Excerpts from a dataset
——————————

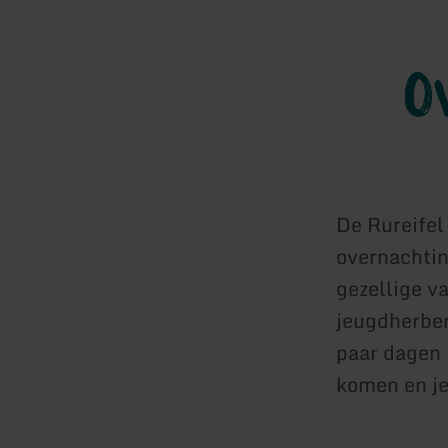
Ov
De Rureifel
overnachtin
gezellige v
jeugdherber
paar dagen i
komen en je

——————————

REQUIRED WORK: One exact copy of the data is required, and it should hold no pictures.

PROBLEM SOLUTION:
Ov
De Rureifel
overnachtin
gezellige v
jeugdherber
paar dagen i
komen en je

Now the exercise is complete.